Fourteenth Amendment, Section 1:
All persons born or naturalized in the United States, and subject to the jurisdiction thereof, are citizens of the United States and of the State wherein they reside. No State shall make or enforce any law which shall abridge the privileges or immunities of citizens of the United States; nor shall any State deprive any person of life, liberty, or property, without due process of law; nor deny to any person within its jurisdiction the equal protection of the laws.

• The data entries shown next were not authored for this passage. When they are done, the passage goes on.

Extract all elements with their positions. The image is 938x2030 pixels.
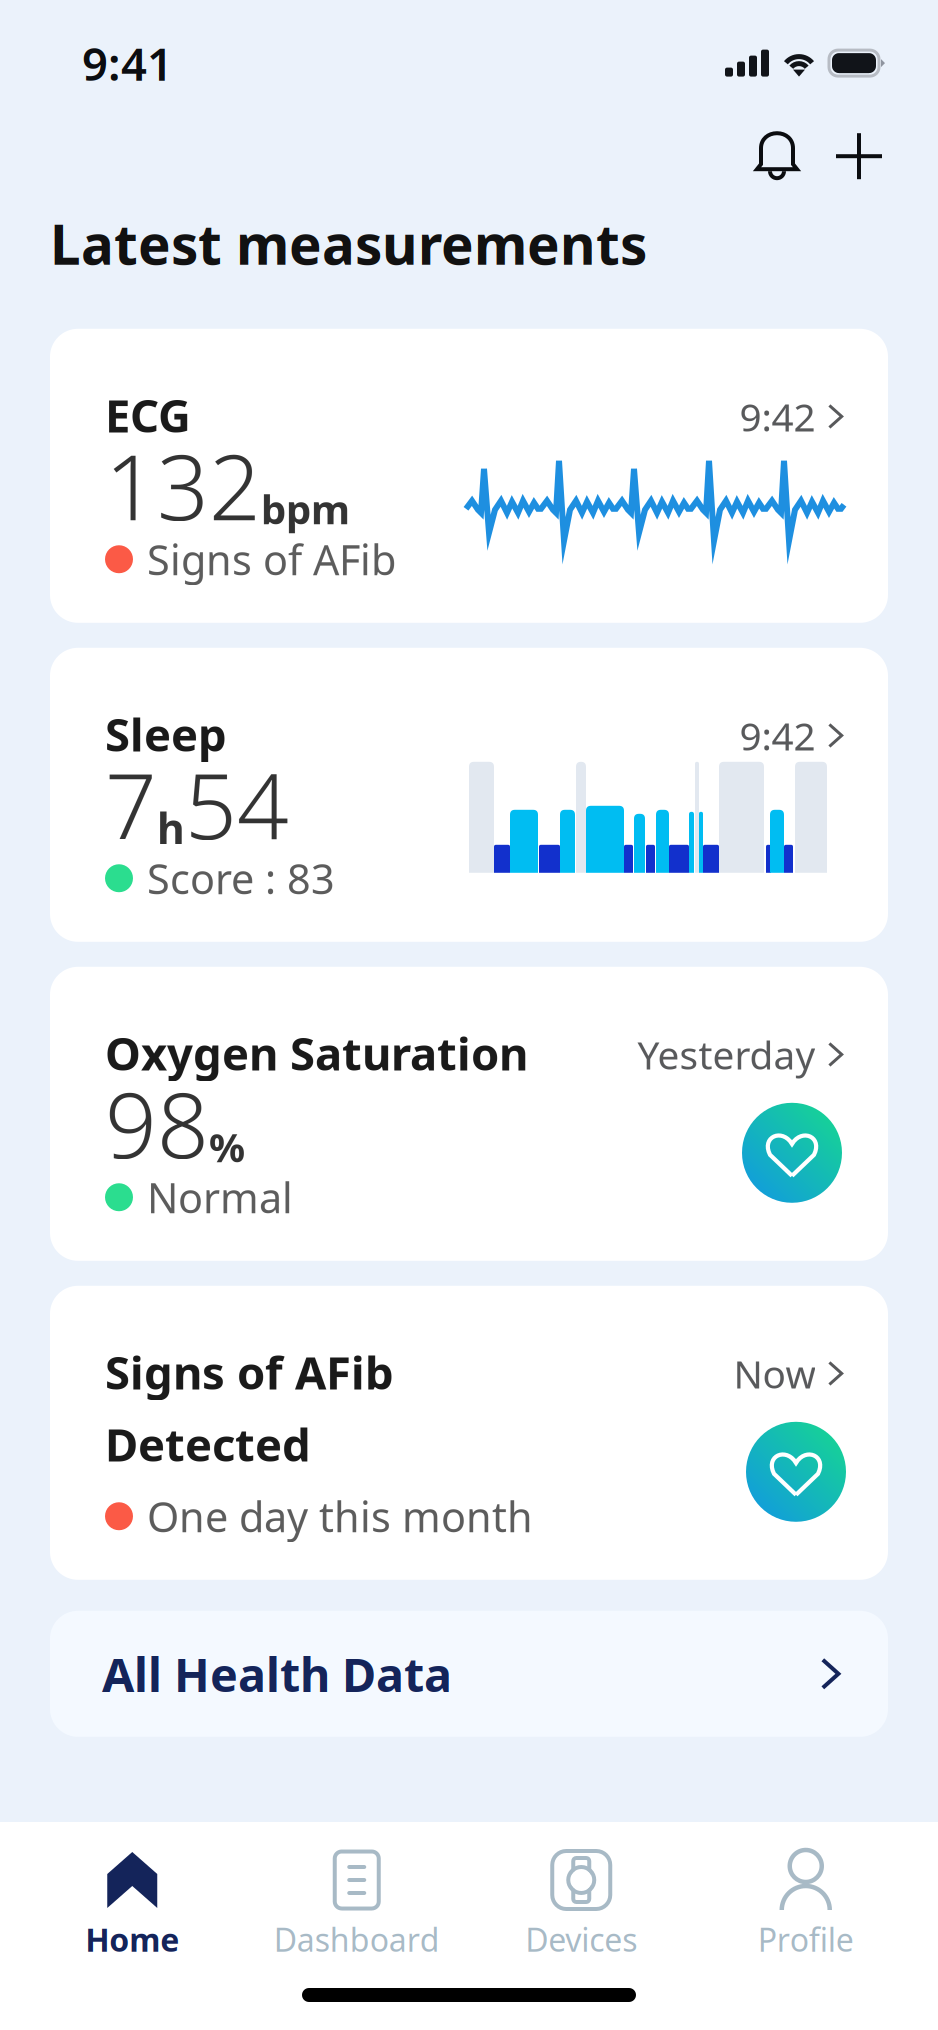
button[interactable]: Dashboard xyxy=(244,1850,469,1960)
button[interactable]: Signs of AFib xyxy=(50,1286,888,1580)
staticText: Home xyxy=(85,1918,179,1960)
staticText: 9:42 xyxy=(739,710,815,761)
staticText: 9:42 xyxy=(739,391,815,442)
staticText: Signs of AFib xyxy=(147,532,396,587)
staticText: Profile xyxy=(758,1918,854,1960)
staticText: 54 xyxy=(185,744,289,864)
staticText: 7 xyxy=(105,744,157,864)
button[interactable]: Profile xyxy=(694,1850,918,1960)
staticText: Devices xyxy=(525,1918,637,1960)
button[interactable]: All Health Data xyxy=(50,1605,888,1737)
staticText: 9:41 xyxy=(82,33,173,93)
staticText: Oxygen Saturation xyxy=(105,1023,528,1083)
staticText: Signs of AFib xyxy=(105,1342,394,1402)
button[interactable]: Sleep xyxy=(50,648,888,942)
staticText: Now xyxy=(733,1348,815,1399)
staticText: h xyxy=(157,800,185,856)
button[interactable]: Oxygen Saturation xyxy=(50,967,888,1261)
button[interactable]: Devices xyxy=(469,1850,694,1960)
staticText: 98 xyxy=(105,1063,209,1183)
staticText: Yesterday xyxy=(637,1029,815,1080)
button[interactable]: ECG xyxy=(50,329,888,623)
staticText: All Health Data xyxy=(102,1643,452,1705)
staticText: Dashboard xyxy=(274,1918,440,1960)
staticText: 132 xyxy=(105,425,261,545)
button[interactable]: Notifications xyxy=(738,123,816,189)
button[interactable]: Home xyxy=(20,1850,244,1960)
button[interactable]: Add xyxy=(816,123,902,189)
staticText: Normal xyxy=(147,1170,293,1225)
staticText: bpm xyxy=(261,482,350,535)
staticText: ECG xyxy=(105,385,191,445)
staticText: Score : 83 xyxy=(147,851,335,906)
staticText: Latest measurements xyxy=(50,207,647,280)
staticText: Detected xyxy=(105,1414,311,1474)
staticText: Sleep xyxy=(105,704,227,764)
staticText: One day this month xyxy=(147,1489,533,1544)
staticText: % xyxy=(209,1120,245,1173)
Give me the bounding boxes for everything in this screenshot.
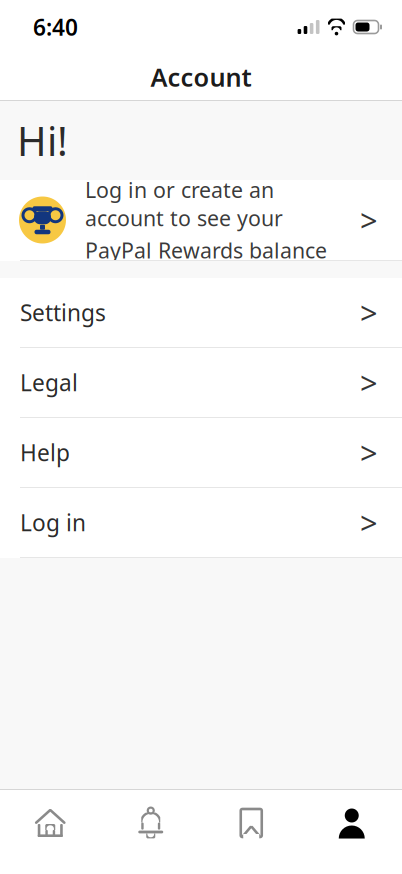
staticText: >: [360, 502, 378, 543]
staticText: Log in or create an account to see your: [85, 176, 283, 232]
staticText: 6:40: [33, 12, 78, 42]
button[interactable]: Settings: [0, 278, 402, 348]
staticText: >: [360, 200, 378, 240]
button[interactable]: Home: [0, 790, 100, 856]
staticText: >: [360, 362, 378, 403]
staticText: Hi!: [17, 114, 68, 167]
button[interactable]: Account: [302, 790, 402, 856]
button[interactable]: Help: [0, 418, 402, 488]
staticText: >: [360, 292, 378, 333]
button[interactable]: Log in: [0, 488, 402, 558]
staticText: PayPal Rewards balance: [85, 236, 327, 264]
staticText: Settings: [20, 297, 106, 328]
button[interactable]: Log in or create an account to see your: [0, 180, 402, 261]
button[interactable]: Legal: [0, 348, 402, 418]
staticText: >: [360, 432, 378, 473]
staticText: Log in: [20, 507, 86, 538]
staticText: Help: [20, 437, 70, 468]
staticText: Account: [150, 60, 252, 94]
button[interactable]: Activity: [100, 790, 201, 856]
button[interactable]: Saved: [201, 790, 302, 856]
staticText: Legal: [20, 367, 78, 398]
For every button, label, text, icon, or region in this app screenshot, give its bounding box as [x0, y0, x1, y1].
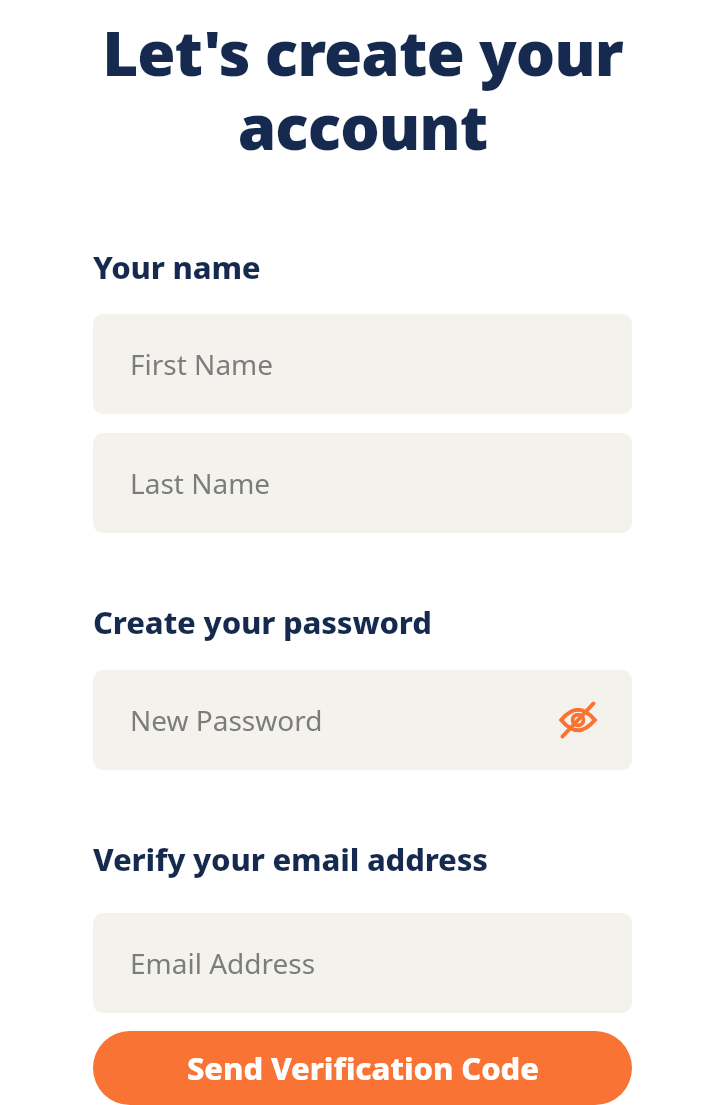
staticText: Email Address: [130, 944, 316, 982]
button[interactable]: Send Verification Code: [93, 1031, 632, 1105]
staticText: First Name: [130, 345, 274, 383]
staticText: Last Name: [130, 464, 271, 502]
staticText: New Password: [130, 701, 323, 739]
button[interactable]: First Name: [93, 314, 632, 414]
button[interactable]: Last Name: [93, 433, 632, 533]
button[interactable]: Email Address: [93, 913, 632, 1013]
button[interactable]: Show password: [554, 696, 602, 744]
button[interactable]: New Password: [93, 670, 632, 770]
staticText: Your name: [93, 246, 261, 288]
staticText: Send Verification Code: [187, 1047, 539, 1089]
staticText: Create your password: [93, 601, 432, 643]
staticText: Let's create your account: [93, 10, 632, 168]
staticText: Verify your email address: [93, 838, 488, 880]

The state’s latitude of discretion is notably wide in the classification of property for purposes of taxation and the granting of partial or total exemption on the grounds of policy,1 whether the exemption results from the terms of the statute itself or the conduct of a state official implementing state policy.2 A provision for the forfeiture of land for nonpayment of taxes is not invalid because the conditions to which it applies exist only in a part of the state.3 Also, differences in the basis of assessment are not invalid where the person or property affected might properly be placed in a separate class for purposes of taxation.4
Early cases drew the distinction between intentional and systematic discriminatory action by state officials in undervaluing some property while taxing at full value other property in the same class—an action that could be invalidated under the Equal Protection Clause—and mere errors in judgment resulting in unequal valuation or undervaluation—actions that did not support a claim of discrimination.5 Subsequently, however, the Court in Allegheny Pittsburgh Coal Co. v. Webster County Comm’n,6 found a denial of equal protection to property owners whose assessments, based on recent purchase prices, ranged from 8 to 35 times higher than comparable neighboring property for which the assessor failed over a 10-year period to readjust appraisals.
Then, only a few years later, the Court upheld a California ballot initiative that imposed a quite similar result: property that is sold is appraised at purchase price, whereas assessments on property that has stayed in the same hands since 1976 may rise no more that 2% per year.7 Allegheny Pittsburgh was distinguished, the disparity in assessments being said to result from administrative failure to implement state policy rather than from implementation of a coherent state policy.8 California’s acquisition-value system favoring those who hold on to property over those who purchase and sell property was viewed as furthering rational state interests in promoting “local neighborhood preservation, continuity, and stability,” and in protecting reasonable reliance interests of existing homeowners.9
Allegheny Pittsburgh was similarly distinguished in Armour v. City of Indianapolis,10 where the Court held that Indianapolis, which had abandoned one method of assessing payments against affected lots for sewer projects for another, could forgive outstanding assessments payments without refunding assessments already paid. In Armour, owners of affected lots had been given the option of paying in one lump sum, or of paying in 10, 20 or 30-year installment plan. Despite arguments that the forgiveness of the assessment resulted in a significant disparity in the assessment paid by similarly-situated homeowners, the Court found that avoiding the administrative burden of continuing to collect the outstanding fees was a rational basis for the City’s decision.11
An owner aggrieved by discrimination is entitled to have his assessment reduced to the common level.12 Equal protection is denied if a state does not itself remove the discrimination; it cannot impose upon the person against whom the discrimination is directed the burden of seeking an upward revision of the assessment of other members of the class.13 A corporation whose valuations were accepted by the assessing commission cannot complain that it was taxed disproportionately, as compared with others, if the commission did not act fraudulently.14
- F.S. Royster Guano Co. v. Virginia, 253 U.S. 412, 415 (1920).
- Missouri v. Dockery, 191 U.S. 165 (1903).
- Kentucky Union Co. v. Kentucky, 219 U.S. 140, 161 (1911).
- Charleston Fed. S. & L. Ass’n v. Alderson, 324 U.S. 182 (1945); Nashville C. & St. L. Ry. v. Browning, 310 U.S. 362 (1940).
- Sunday Lake Iron Co. v. Wakefield, 247 U.S. 350 (1918); Raymond v. Chicago Traction Co., 207 U.S. 20, 35, 37 (1907); Coutler v. Louisville & Nashville R.R., 196 U.S. 599 (1905). See also Chicago, B. & Q. Ry. v. Babcock, 204 U.S. 585 (1907).
- 488 U.S. 336 (1989).
- Nordlinger v. Hahn, 505 U.S. 1 (1992).
- 505 U.S. at 14–15.
- 505 U.S. at 12–13.
- 566 U.S. 673 (2012).
- 566 U.S. at 682–84 .
- Sioux City Bridge v. Dakota County, 260 U.S. 441, 446 (1923).
- Hillsborough v. Cromwell, 326 U.S. 620, 623 (1946); Allegheny Pittsburgh Coal Co. v. Webster County Comm’n, 488 U.S. 336 (1989).
- St. Louis-San Francisco Ry v. Middlekamp, 256 U.S. 226, 230 (1921).